After changing files under rsyslog.conf/, re-run scripts/init.sh to copy
the updated files into the install directory. If an existing rsyslog
container is present and the installed rsyslog.conf/ content changed,
init.sh recreates only that container so the bind-mounted config is
reloaded.

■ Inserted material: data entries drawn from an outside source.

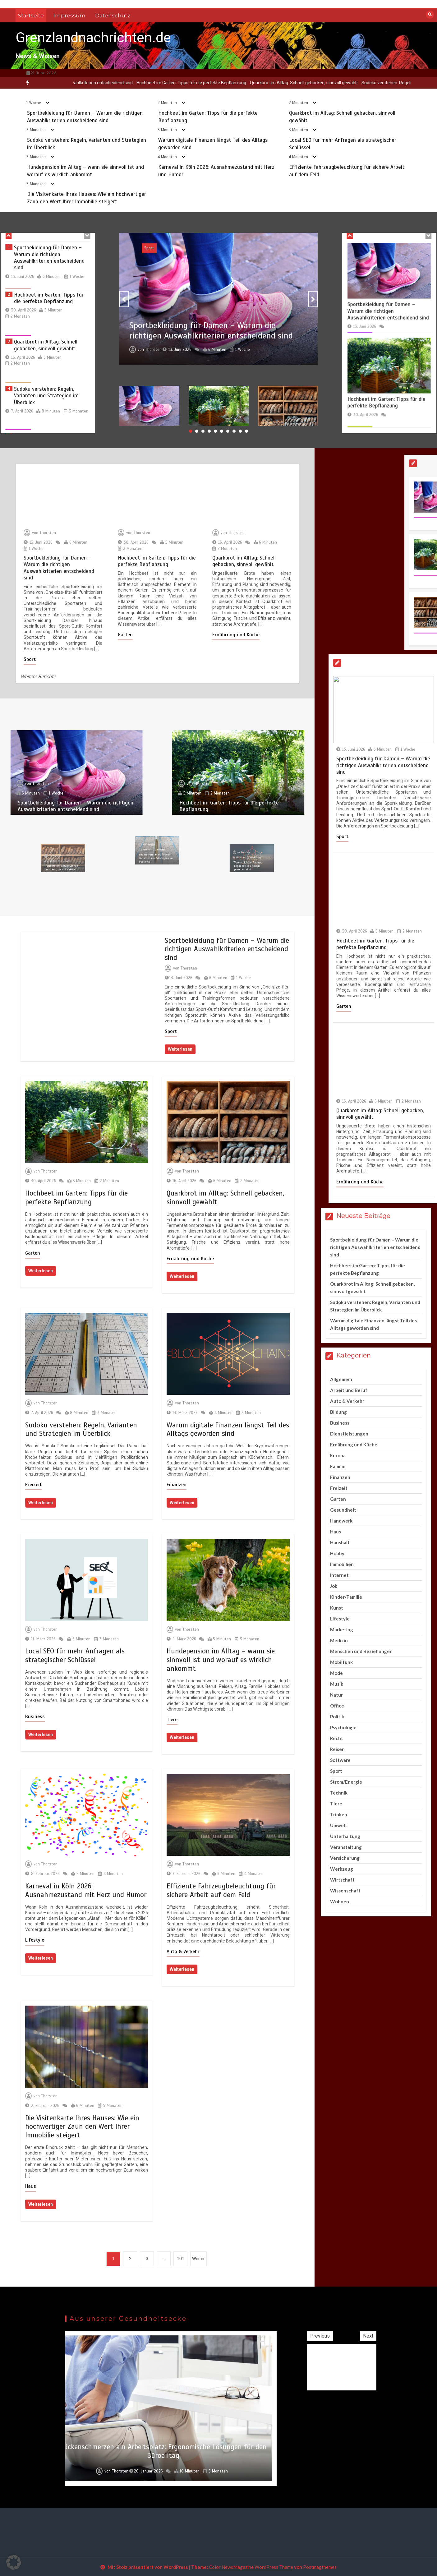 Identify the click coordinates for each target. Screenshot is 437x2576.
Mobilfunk (341, 1662)
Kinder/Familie (346, 1597)
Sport (171, 1031)
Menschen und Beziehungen (361, 1651)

To force the same refresh manually:
docker compose up -d --force-recreate rsyslog
When debugging a stale config suspicion, compare the host and container copy:
md5sum rsyslog.conf/30-send-loki-http.conf
docker compose exec rsyslog md5sum /etc/rsyslog.d/30-send-loki-http.conf
Prometheus can't scrape node_exporter (server target down)

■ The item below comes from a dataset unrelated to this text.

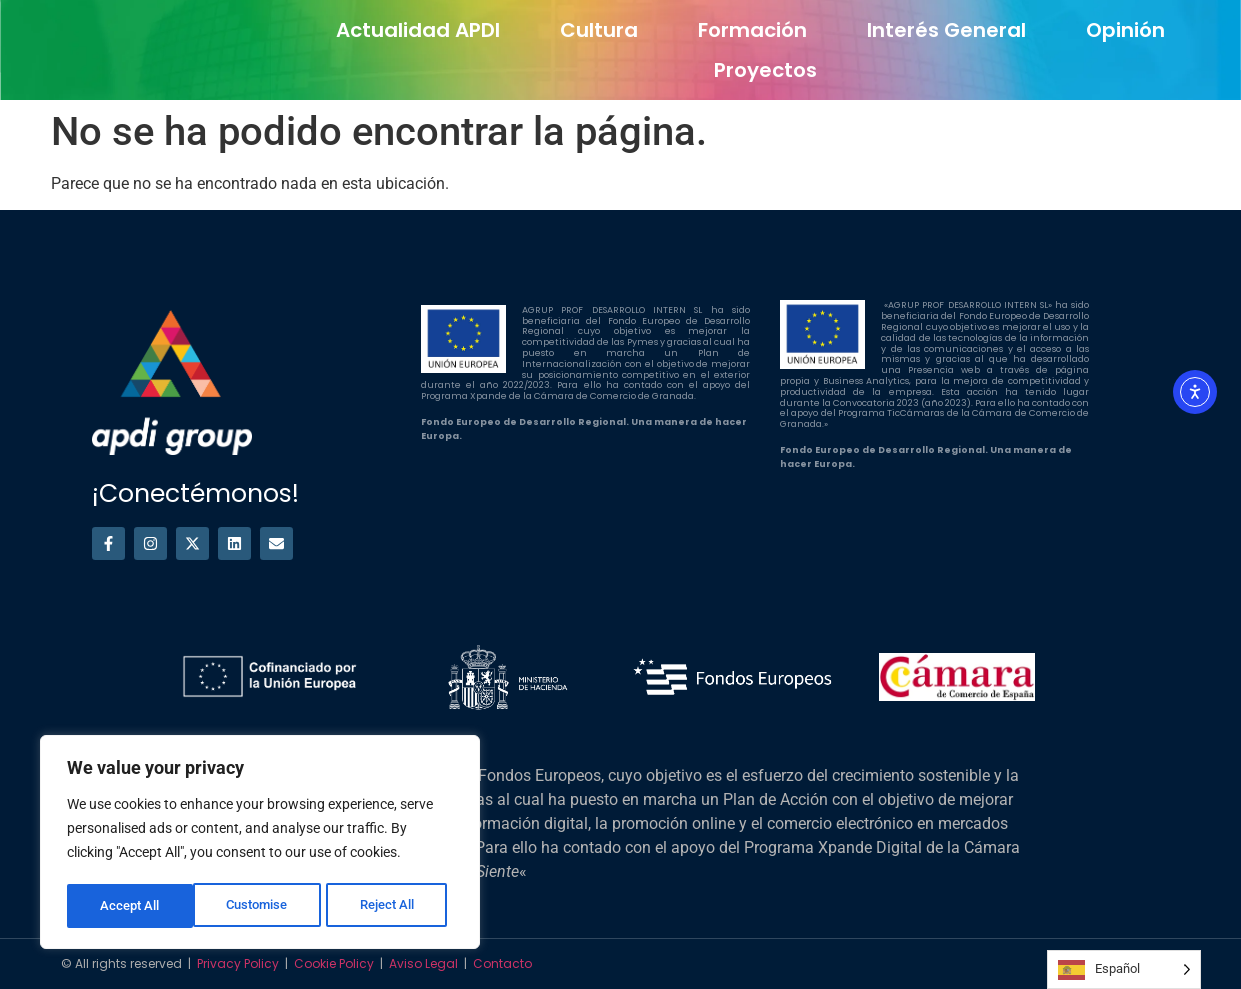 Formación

The node_exporter on the server must bind to the Docker bridge gateway IP for Prometheus (running inside a container) to reach it.
-
Check current binding:
grep listen-address /etc/systemd/system/node_exporter.service -
Check Docker network gateway:
rosi-monitor status # Shows network info and gateway # Or manually: docker network inspect rosi-collector-net --format '{{range .IPAM.Config}}{{.Gateway}}{{end}}' -
Fix binding if mismatched:
BIND_IP=$(docker network inspect rosi-collector-net --format '{{range .IPAM.Config}}{{.Gateway}}{{end}}') sed -i "s/listen-address=[0-9.]*/listen-address=${BIND_IP}/" /etc/systemd/system/node_exporter.service systemctl daemon-reload systemctl restart node_exporter -
Check firewall allows container access:
# For UFW: ufw status | grep 9100 # Add rule if missing: ufw allow from 172.20.0.0/16 to 172.20.0.1 port 9100 proto tcp -
Test from Prometheus container:
docker exec prometheus-central wget -q -O - --timeout=3 http://172.20.0.1:9100/metrics | head -3
Downloads URL returns 404
Symptom: https://YOUR_DOMAIN/downloads/install-rsyslog-client.sh returns 404.
-
Check downloads container is running:
docker compose ps downloads -
Verify file exists:
ls -la /opt/rosi-collector/downloads/install-rsyslog-client.shIf missing, run
init.shto populate downloads, then restart:cd /path/to/rsyslog/deploy/docker-compose/rosi-collector sudo ./scripts/init.sh cd /opt/rosi-collector && docker compose up -d -
Test from inside the container:
docker exec downloads-central wget -qO- http://127.0.0.1/downloads/install-rsyslog-client.sh | head -5
High memory usage
Loki stores recent logs in memory. Reduce chunk_idle_period in loki-config.yml for lower memory usage.
Client Setup
See the clients/ directory for:
rsyslog-forward.conf- Full rsyslog forwarding configrsyslog-forward-minimal.conf- Minimal forwarding configinstall-rsyslog-client.sh- Automated client setupinstall-node-exporter.sh- Prometheus node exporter setup
Security Considerations
- TLS is enabled by default via Traefik
- Grafana is protected by basic auth
- rsyslog port (10514) should be firewalled to trusted clients
- Prometheus targets file contains client IPs
Contributing
This is part of the rsyslog project. See the main repository's CONTRIBUTING.md for guidelines.
License
Apache License 2.0 - See LICENSE file in the rsyslog repository root.